The Securities and Exchange Commission has charged the trustees, chief compliance officer and fund administrator of a pair of mutual fund trusts with causing untrue or misleading disclosures about the factors they considered when approving or renewing investment advisory contracts on behalf of shareholders.
The SEC investigation into the Northern Lights Fund Trust and the Northern Lights Variable Trust found that some of the trusts’ shareholder reports either misrepresented material information considered by the trustees or omitted material information about how they evaluated certain factors in reaching their decisions on behalf of the funds and their shareholders.
The trustees and the trusts’ chief compliance officer Northern Lights Compliance Services (NLCS) were responsible for causing violations of the SEC’s compliance rule, and the trusts’ fund administrator Gemini Fund Services (GFS) caused violations of the Investment Company Act recordkeeping and reporting provisions.

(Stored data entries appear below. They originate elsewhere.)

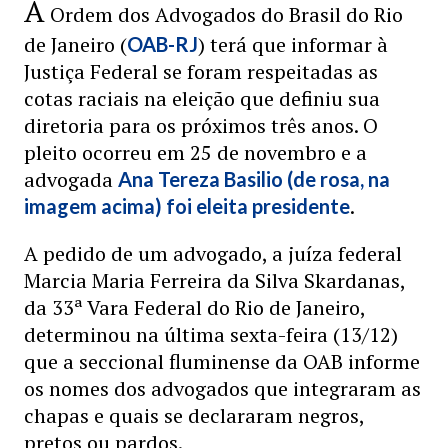
A
Ordem dos Advogados do Brasil do Rio
de Janeiro (
) terá que informar à
OAB-RJ
Justiça Federal se foram respeitadas as
cotas raciais na eleição que definiu sua
diretoria para os próximos três anos. O
pleito ocorreu em 25 de novembro e a
advogada
Ana Tereza Basilio (de rosa, na
.
imagem acima) foi eleita presidente
A pedido de um advogado, a juíza federal
Marcia Maria Ferreira da Silva Skardanas,
da 33ª Vara Federal do Rio de Janeiro,
determinou na última sexta-feira (13/12)
que a seccional fluminense da OAB informe
os nomes dos advogados que integraram as
chapas e quais se declararam negros,
pretos ou pardos.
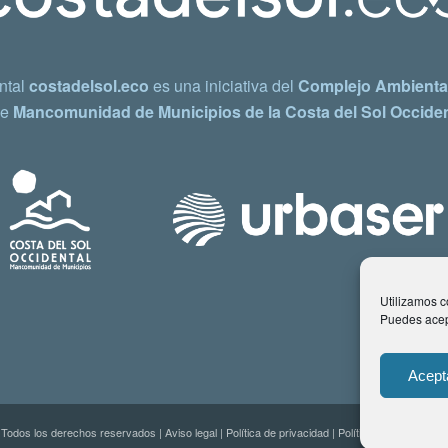
ntal
costadelsol.eco
es una iniciativa del
Complejo Ambiental
e
Mancomunidad de Municipios de la Costa del Sol Occiden
Utilizamos co
Puedes acept
Acept
 Todos los derechos reservados |
Aviso legal
|
Política de privacidad
|
Política de Cookies
| C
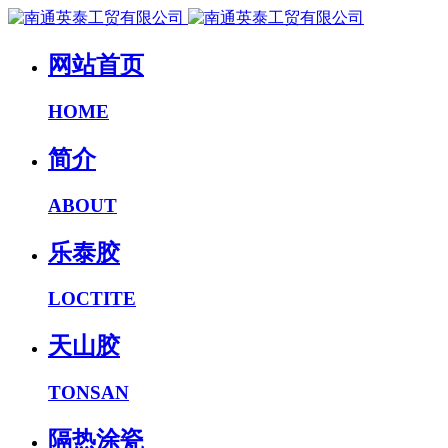
网站首页
HOME
简介
ABOUT
乐泰胶
LOCTITE
天山胶
TONSAN
隔热涂瓷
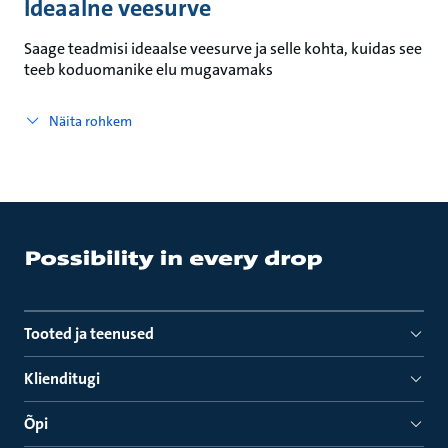
Ideaalne veesurve
Saage teadmisi ideaalse veesurve ja selle kohta, kuidas see
teeb koduomanike elu mugavamaks
Näita rohkem
Tooted ja teenused
Klienditugi
Õpi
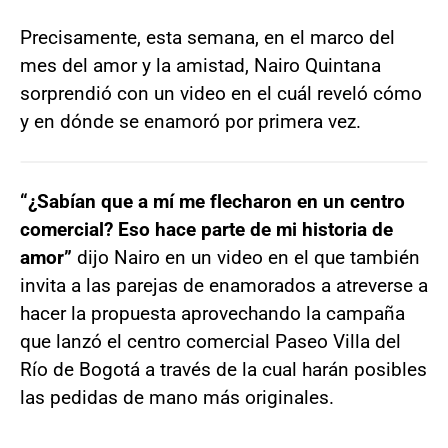
Precisamente, esta semana, en el marco del
mes del amor y la amistad, Nairo Quintana
sorprendió con un video en el cuál reveló cómo
y en dónde se enamoró por primera vez.
“¿Sabían que a mí me flecharon en un centro
comercial? Eso hace parte de mi historia de
amor”
dijo Nairo en un video en el que también
invita a las parejas de enamorados a atreverse a
hacer la propuesta aprovechando la campaña
que lanzó el centro comercial Paseo Villa del
Río de Bogotá a través de la cual harán posibles
las pedidas de mano más originales.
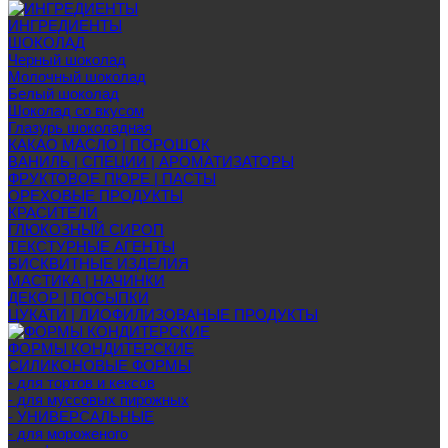
ИНГРЕДИЕНТЫ
ШОКОЛАД
Черный шоколад
Молочный шоколад
Белый шоколад
Шоколад со вкусом
Глазурь шоколадная
КАКАО МАСЛО | ПОРОШОК
ВАНИЛЬ | СПЕЦИИ | АРОМАТИЗАТОРЫ
ФРУКТОВОЕ ПЮРЕ | ПАСТЫ
ОРЕХОВЫЕ ПРОДУКТЫ
КРАСИТЕЛИ
ГЛЮКОЗНЫЙ СИРОП
ТЕКСТУРНЫЕ АГЕНТЫ
БИСКВИТНЫЕ ИЗДЕЛИЯ
МАСТИКА | НАЧИНКИ
ДЕКОР | ПОСЫПКИ
ЦУКАТИ | ЛИОФИЛИЗОВАНЫЕ ПРОДУКТЫ
ФОРМЫ КОНДИТЕРСКИЕ
СИЛИКОНОВЫЕ ФОРМЫ
- для тортов и кексов
- для муссовых пирожных
- УНИВЕРСАЛЬНЫЕ
- для мороженого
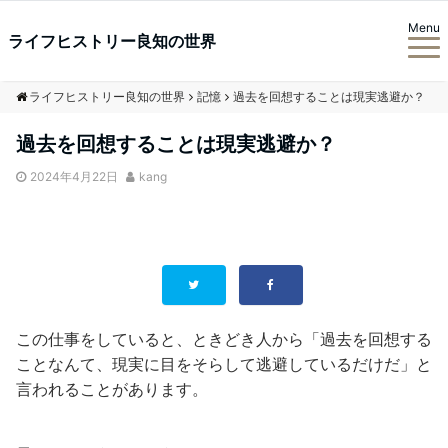
Menu
ライフヒストリー良知の世界
ライフヒストリー良知の世界
記憶
過去を回想することは現実逃避か？
過去を回想することは現実逃避か？
2024年4月22日
kang
この仕事をしていると、ときどき人から「過去を回想する
ことなんて、現実に目をそらして逃避しているだけだ」と
言われることがあります。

The firms and the trustees have agreed to settle the SEC’s charges.
The Northern Lights trusts included up to 71 mutual fund series from January 2009 to December 2010, most of which were managed by different advisers and sub-advisers.
The SEC’s order found that some boilerplate disclosures that were included by GFS in some fund series shareholder reports contained untrue or misleading information. For example, one disclosure claimed that the trustees had considered peer group information about the advisory fee, however no such data had been provided to the trustees. Other disclosures misleadingly indicated that the fund’s advisory fee was not materially higher than its peer group range, when in fact the fee was nearly double the peer group’s mean fee or even higher. GFS failed to ensure that certain shareholder reports contained the required disclosures about the trustees’ evaluation process, among other things.
In addition, the trustees’ approval of the advisers’ compliance programs was based primarily on their review of a brief written statement prepared by NLCS saying that the advisers’ compliance manuals were “sufficient and in use” and a verbal representation by NLCS that such manuals were adequate, the SEC said.
“Determining the terms of the investment advisory contract, especially compensation of the adviser, is one of the most critical duties of a mutual fund board,” said George Canellos, co-director of the SEC’s division of enforcement. “We will aggressively enforce investors’ rights to accurate and complete information about the board’s process and decision-making.”
The five trustees named in the SEC enforcement action are: Michael Miola of Arizona, Lester M. Bryan of Utah, Anthony J. Hertl of Florida, Gary W. Lanzen of Nevada, and Mark H. Taylor of Ohio.